Elle riposta d’un ton léger :

– Peut-être cela est-il juste. Mais je ne pourrai jamais arriver à assimiler un espion à un soldat. Cela tient sans doute à la faiblesse de mon intelligence féminine.

– Chacun juge selon sa conscience, fit le comte Strezzi d’un ton doctoral. Moi, je proclame mon admiration pour l’espion X. 323 … Admiration réelle, agissante, car, je vous le confesse, chère comtesse, si je cherche actuellement à le joindre, c’est uniquement pour lui être agréable.

– Vous voulez lui être agréable, s’exclama miss Tanagra d’un ton qui trahissait une surprise extrême.

– Oui, jugez-en. Je souhaite lui donner des nouvelles de miss Ellen, disparue depuis six jours du Trilny-Dalton-School de Londres.

Il n’avait pas achevé, qu’avec un cri sourd, ma « fiancée » se renversait en arrière. Elle fut tombée sur le trottoir si je ne l’avais reçue dans mes bras.

Des passants s’arrêtaient, curieux comme tous les habitants des agglomérations humaines, mais un fiaker (voiture de place à deux chevaux) appelé par un signe du comte, vint se ranger le long du trottoir.

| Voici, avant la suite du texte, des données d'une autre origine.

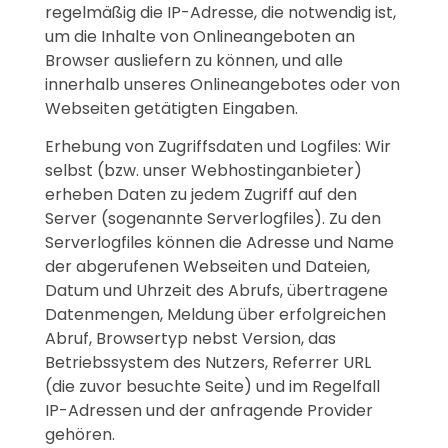
regelmäßig die IP-Adresse, die notwendig ist,
um die Inhalte von Onlineangeboten an
Browser ausliefern zu können, und alle
innerhalb unseres Onlineangebotes oder von
Webseiten getätigten Eingaben.
Erhebung von Zugriffsdaten und Logfiles: Wir
selbst (bzw. unser Webhostinganbieter)
erheben Daten zu jedem Zugriff auf den
Server (sogenannte Serverlogfiles). Zu den
Serverlogfiles können die Adresse und Name
der abgerufenen Webseiten und Dateien,
Datum und Uhrzeit des Abrufs, übertragene
Datenmengen, Meldung über erfolgreichen
Abruf, Browsertyp nebst Version, das
Betriebssystem des Nutzers, Referrer URL
(die zuvor besuchte Seite) und im Regelfall
IP-Adressen und der anfragende Provider
gehören.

– Portez cette jeune dame dans la voiture, me dit Strezzi d’un accent de commandement contre lequel je ne songeai pas à me révolter, tant j’étais bouleversé par cette répercussion inattendue de l’enlèvement de la Trilny-Dalton-School.

J’obéis… Je pris place auprès de ma chère aimée, toute blême, sans connaissance, frissonnant fébrilement entre mes bras.

Le comte s’assit sur la banquette de devant après avoir jeté cette adresse au cocher.